仕事で読売テレビに行ったら、「名探偵コナン」のプロモーション看板がど~んとディスプレイされていた。

コナンと言えば、ウチの息子たちが小さいころからやっていたアニメ番組。

調べてみたら1996年から放映され早17年。そんなに長くやってたのか…。

でも、ドラえもんやちびまる子ちゃん、アンパンマンはもっと長いなぁ、とあらためて子ども向けアニメのロングランぶりに思いを馳せたりした。

日本は深刻な少子化、本格的な人口減少時代に突入した、と騒がれている。

とはいえ、年間の出生数は約100万人。

2011年の場合、約103万3千人の赤ちゃんが誕生している。結構な数、生まれてるんじゃないの? と素人目には思えてしまう。

よく話題になる合計特殊出生率は、1.39(2011年度)。これは、15歳から49歳の女性の年齢別出生率を合計した指標で、ひとりの女性が平均して一生の間に何人の子どもを産むか、という推計だ。

だからといって、「世の中、ひとりっ子が多いんだねぇ」と単純に考えるのはちょっと違う。

結婚した夫婦の間で何人の子どもが生まれているか、という「完結出生児数」なるデータがあるのだ。

ここ最近のデータを見ると、2002年が2.23人、2005年が2.09人、直近の2010年が1.96人となっている。

つまり、結婚した夫婦からは、平均して2人の子どもが生まれている、ということだ。

なぁんだ、やっぱり結構な数、生まれてるじゃん、とつい楽観的になるが、完結出生児数はあくまでも「夫婦の間で何人の子どもが生まれているか」を指すデータ。

調査は、結婚期間が15年から19年までの初婚同士の夫婦を対象に行われるので、未婚の人はもちろん、これから子どもどうしようかな、と迷っている新婚カップルなどは反映されていない。

今は未婚の人が増えている。2010年の未婚率は、30歳~34歳の男性が47.3%と2人に1人。30歳~34歳の女性が34.5%と3人に1人に上っている。

昭和の時代なら、結婚して子どもがいても不思議じゃなかった年代の人が、結婚しないし子どももいない(もちろん、未婚で子どもがいるというケースはあっていい)。

というわけで、子どもを増やすには若者を結婚させなくちゃならない、そのためには若者の経済的な成長や雇用の安定が大事、保育所の充実や子育て支援に力を入れなくちゃ、育児休業は3年間に延長…などと少子化対策がいろいろ検討されている。

だが、本当にこの先、日本は経済成長するんだろうか。

若者にじゃんじゃん仕事があって、給料は右肩上がりで、安心して結婚し、何人も子どもを育てられるという未来があるのだろうか。

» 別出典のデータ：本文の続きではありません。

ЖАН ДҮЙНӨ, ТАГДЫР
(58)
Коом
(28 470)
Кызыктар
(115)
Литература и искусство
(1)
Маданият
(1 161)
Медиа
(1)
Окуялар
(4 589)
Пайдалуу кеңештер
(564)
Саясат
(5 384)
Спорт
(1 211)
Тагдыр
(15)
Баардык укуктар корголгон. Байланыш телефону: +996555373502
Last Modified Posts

そもそも、「子どもが増えない」という現実が、経済問題とか、保育所が足りないとか、同じようなフレーズで語られつづけることに、私は違和感があるのだ。

もっと別の面から考えなくていいのか、と。

それは、「子どもへの忌避」とでも言えばいいだろうか。
 
たとえば待機児童問題だ。保育所が足りない、だから女性が安心して出産できない、それが少子化の一因、とまことしやかに言われている。

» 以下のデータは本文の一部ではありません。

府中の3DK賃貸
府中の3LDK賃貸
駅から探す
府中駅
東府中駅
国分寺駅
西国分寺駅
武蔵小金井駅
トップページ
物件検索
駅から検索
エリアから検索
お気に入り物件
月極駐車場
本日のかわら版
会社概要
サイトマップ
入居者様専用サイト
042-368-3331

確かに保育所の拡充は必要だろうから、そのためには「予算」、つまりおカネがいるってことになる。

仮に、少ない予算をやりくりしておカネを確保したとしよう。さぁこれで保育所ができる、と思ったら「甘い」のだ。

今、特に都市部では、あらたに保育所を設けることは単におカネの問題では済まない。周辺住民の「反対運動」が起きたりするからだ。

近所に保育所ができると、子どもの遊ぶ声がウルサイ、送迎の車の路上駐車、運動会の音楽とか、焼き芋大会の煙とか、園庭の土ぼこりとか、いろんなことが迷惑だから、「保育所は作るな! 」という人が少なくない。

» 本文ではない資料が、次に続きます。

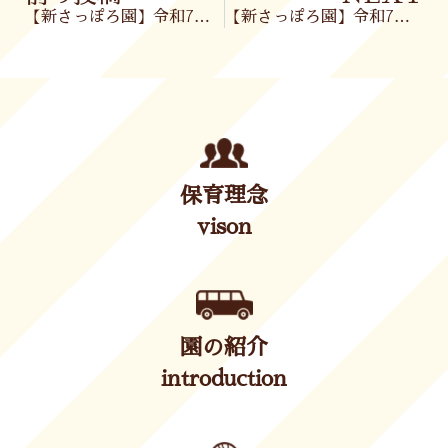
【新さっぽろ園】令和7年2月7日㈮
【新さっぽろ園】令和7年2月10日(月)
保育理念
vison
園の紹介
introduction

実際、既存の保育所には、近隣からの苦情がやむことがない。子どもは騒がしく、汚く、目ざわり…、そうした負のプレッシャーに悩む保育士はたくさんいる。

確かに、子どもはウルサイし、邪魔だし、非効率な存在だろう。

でも、みんなかつては「子ども」だったはず。

自分自身が小さくて、弱くて、たくさん迷惑をかけて育ってきたのに、そういう自分を棚に上げて、今の子どもに対するおおらかさ、許容をなくすというのはどんなもんだろう?

子育て中のお母さんを取材すると、「子どもがいるから、迷惑がられて肩身が狭い」とか、「子連れで歩いていたら、邪魔だ、と怒鳴られツバを吐かれた」といった話が出る。

子どもを持って、世の中から冷たい目で見られちゃうとしたら、そりゃ子どもがほしいと思えなくなっても仕方ない。

子どもや、子どもを育てている人たちが大切に見守られなかったら、いったい誰がじゃんじゃん子どもを生もうと思えるだろうか。

少子化は、おカネの問題だけではないと私は思う。

今の日本は、本当に「子どもたちが愛される社会」なのか、そっちを考えるべきじゃないだろうか。